-
Notifications
You must be signed in to change notification settings - Fork 6
Description
Hi,
I'm wondering if anyone here would be interested in helping to debug a segfault that's occurring with this fork on the Power9 architecture. I can't prove that this is LuaJIT's fault, but I'm tearing my hear out trying to figure out what's going wrong. Backtrace for the crash looks like:
Program received signal SIGSEGV, Segmentation fault.

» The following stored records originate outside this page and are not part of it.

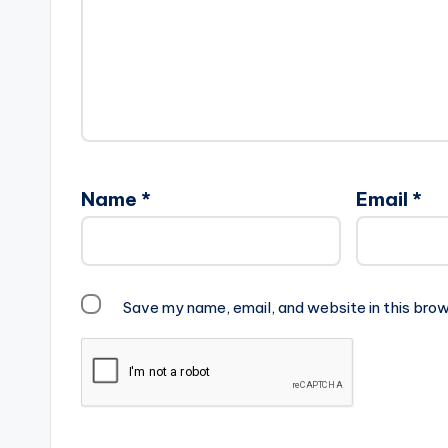
Name
*
Email
*
Save my name, email, and website in this brow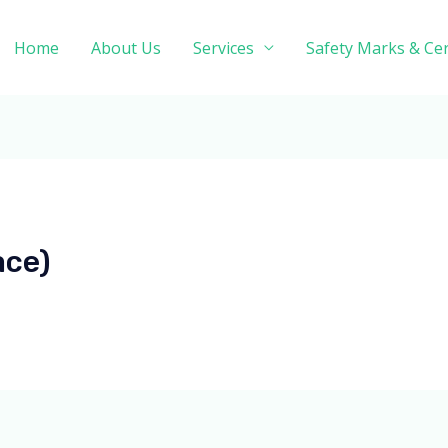
Home
About Us
Services
Safety Marks & Cer
ace)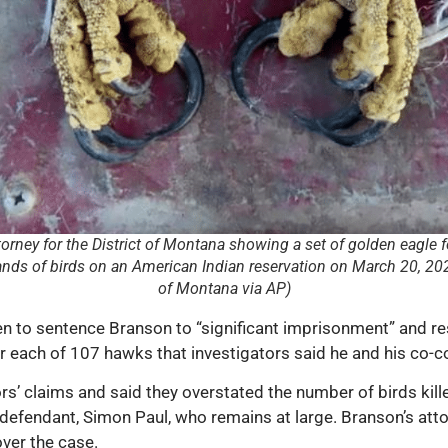
torney for the District of Montana showing a set of golden eagle f
ds of birds on an American Indian reservation on March 20, 2024.
of Montana via AP)
to sentence Branson to “significant imprisonment” and rest
 each of 107 hawks that investigators said he and his co-co
s’ claims and said they overstated the number of birds kille
efendant, Simon Paul, who remains at large. Branson’s attor
over the case.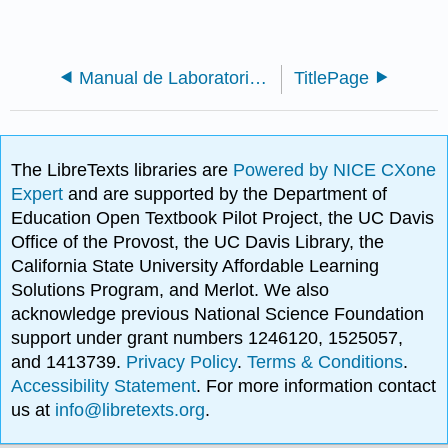
Manual de Laboratorio: Introducción a la Biotecnología
TitlePage
The LibreTexts libraries are
Powered by NICE CXone
Expert
and are supported by the Department of
Education Open Textbook Pilot Project, the UC Davis
Office of the Provost, the UC Davis Library, the
California State University Affordable Learning
Solutions Program, and Merlot. We also
acknowledge previous National Science Foundation
support under grant numbers 1246120, 1525057,
and 1413739.
Privacy Policy
.
Terms & Conditions
.
Accessibility Statement
. For more information contact
us at
info@libretexts.org
.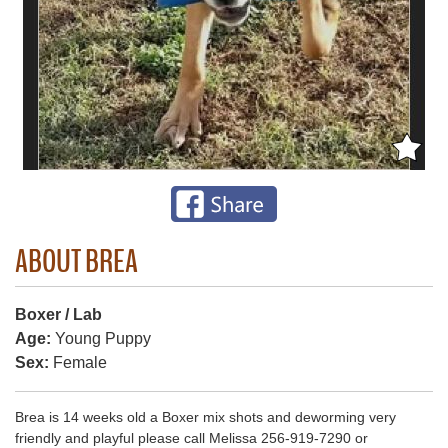
ABOUT BREA
Boxer / Lab
Age:
Young Puppy
Sex:
Female
Brea is 14 weeks old a Boxer mix shots and deworming very
friendly and playful please call Melissa 256-919-7290 or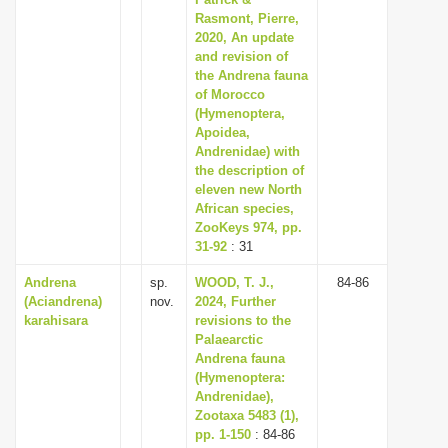
Rasmont, Pierre,
2020, An update
and revision of
the Andrena fauna
of Morocco
(Hymenoptera,
Apoidea,
Andrenidae) with
the description of
eleven new North
African species,
ZooKeys 974, pp.
31-92
: 31
Andrena
sp.
WOOD, T. J.,
84-86
(Aciandrena)
nov.
2024, Further
karahisara
revisions to the
Palaearctic
Andrena fauna
(Hymenoptera:
Andrenidae),
Zootaxa 5483 (1),
pp. 1-150
: 84-86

0x0000000012f73600 in lj_BC_CALLT ()
Missing separate debuginfos, use: debuginfo-install libgcc-4.8.5-28.el7.ppc64le libstdc++-4.8.5-28.el7.ppc64le zlib-1.2.7-17.el7.ppc64le
(gdb) where
#0 0x0000000012f73600 in lj_BC_CALLT ()
#1 0x0000000012f1b2b4 in lua_pcall (L=0x200000070378, nargs=10, nresults=-1, errfunc=1) at lj_api.c:1129
#2 0x00000000103cdd48 in docall (L=0x200000070378, narg=10, clear=0) at src/main.cpp:332
#3 0x00000000103cceb0 in main (argc=13, argv=0x7fffffffd3c8) at src/main.cpp:109
(In a debugger for clarity, though of course it happens without the debugger too.)

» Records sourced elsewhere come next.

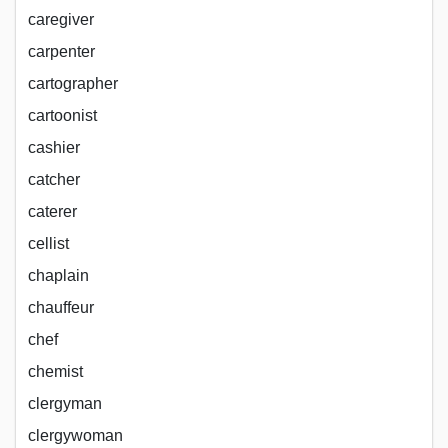
caregiver
carpenter
cartographer
cartoonist
cashier
catcher
caterer
cellist
chaplain
chauffeur
chef
chemist
clergyman
clergywoman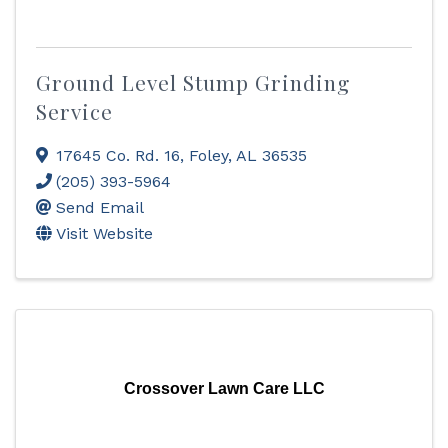
Ground Level Stump Grinding
Service
17645 Co. Rd. 16
,
Foley
,
AL
36535
(205) 393-5964
Send Email
Visit Website
Crossover Lawn Care LLC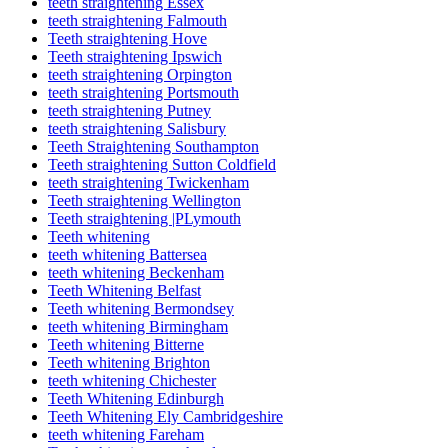
teeth straightening Essex
teeth straightening Falmouth
Teeth straightening Hove
Teeth straightening Ipswich
teeth straightening Orpington
teeth straightening Portsmouth
teeth straightening Putney
teeth straightening Salisbury
Teeth Straightening Southampton
Teeth straightening Sutton Coldfield
teeth straightening Twickenham
Teeth straightening Wellington
Teeth straightening |PLymouth
Teeth whitening
teeth whitening Battersea
teeth whitening Beckenham
Teeth Whitening Belfast
Teeth whitening Bermondsey
teeth whitening Birmingham
Teeth whitening Bitterne
Teeth whitening Brighton
teeth whitening Chichester
Teeth Whitening Edinburgh
Teeth Whitening Ely Cambridgeshire
teeth whitening Fareham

The program below is fully minimized, i.e. removing any part of the program causes it to stop reproducing:
https://github.com/stanfordhpccenter/soleil-x/blob/minimize-ppc64-crash/src/dom.rg
Furthermore, introducing print statements can cause the crash to move or to disappear entirely.
Based on these symptoms, it sure seems like there has to be some sort of memory corruption going on, but because I can't printf-debug, I'm not even sure where the crash is occurring! (Aside from the backtrace above that seems to indicate it's going somewhere into Lua code.)
You'll note that there are two other languages thrown in the mix here: Terra and Regent. Unfortunately I can't remove these, so I just have to debug around them.
I'd be happy to respond with complete instructions for reproducing, if that would be helpful.
Thanks in advance for any help or advice.